Twitter example of the business costs of inadequate security
For the London Free Press - July 26, 2010 Read this on Canoe
Customers and regulators take a dim view of companies that don't safeguard private information
Twitter recently agreed to settle the Federal Trade Commission's charges that it deceived consumers and put their information at risk through inappropriate and inadequate privacy measures. The charges were that Twitter represented it keeps user information safe, but its actual security measures were not adequate to do that.
On two separate occasions hackers gained unauthorized administrative control of Twitter and access to non-public tweets and user information.
In the first security breach, a hacker used an automated password-guessing tool to access Twitter's administrative account.
In the second breach, a Twitter employee's e-mail account was compromised and his or her administrative password inferred from other passwords stored in the e-mail account.
If this had occurred in Canada, it would be regulated by the Personal Information Protection and Electronic Documents Act (PIPEDA). The United States does not have equivalent privacy legislation.
The FTC charged Twitter with making representations regarding its privacy and security measures which were false and deceptive in violation of Section 5(a) of the Federal Trade Commission Act.
The terms of settlement include the following.
Twitter is barred for 20 years from misleading consumers about the extent to which it maintains and protects the security, privacy, and confidentiality of non-public consumer information.
This appears to be little more than a restatement of Section 5(a) of the Federal Trade Commission Act. However, including this in the terms of settlement provides the Federal Trade Commission with more tools for punishment in the event of a violation.
Twitter may be fined $16,000 per violation of the settlement agreement for the life of the agreement.
Twitter must establish a comprehensive information security program. The program is to include detailed risk assessment and safeguards based on that risk assessment.
The safeguards must be regularly tested and re-assessed as its operations and business change.
The security program will be assessed by an independent security auditor every other year for the next 10 years. Those reports must be provided to the FTC.

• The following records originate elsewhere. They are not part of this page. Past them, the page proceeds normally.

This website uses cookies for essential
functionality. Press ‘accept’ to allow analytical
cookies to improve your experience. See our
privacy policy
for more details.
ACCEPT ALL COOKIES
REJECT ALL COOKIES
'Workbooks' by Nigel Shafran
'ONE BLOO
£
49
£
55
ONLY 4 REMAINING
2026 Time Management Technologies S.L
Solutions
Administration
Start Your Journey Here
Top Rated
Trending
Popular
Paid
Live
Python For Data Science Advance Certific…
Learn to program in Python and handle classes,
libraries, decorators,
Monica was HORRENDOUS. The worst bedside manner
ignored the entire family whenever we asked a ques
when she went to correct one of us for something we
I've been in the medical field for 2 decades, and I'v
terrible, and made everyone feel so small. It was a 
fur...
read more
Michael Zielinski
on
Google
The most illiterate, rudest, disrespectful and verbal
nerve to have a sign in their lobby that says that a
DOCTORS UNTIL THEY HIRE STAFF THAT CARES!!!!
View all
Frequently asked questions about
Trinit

Twitter also must maintain certain records for the FTC, including any statements it makes regarding security and privacy, customer complaints relating to the FTC complaint and its responses, and any documents that suggest non-compliance with the settlement.
Whether it is the FTC taking action on misleading advertising grounds, the Canadian Privacy Commissioner taking action under PIPEDA, or simply customers becoming upset at security breaches, businesses can't afford security and privacy breaches.
The lesson is, it's far better to consider and deal with security and privacy issues on your own at the outset, then to have problems and face the wrath of regulators and customers alike.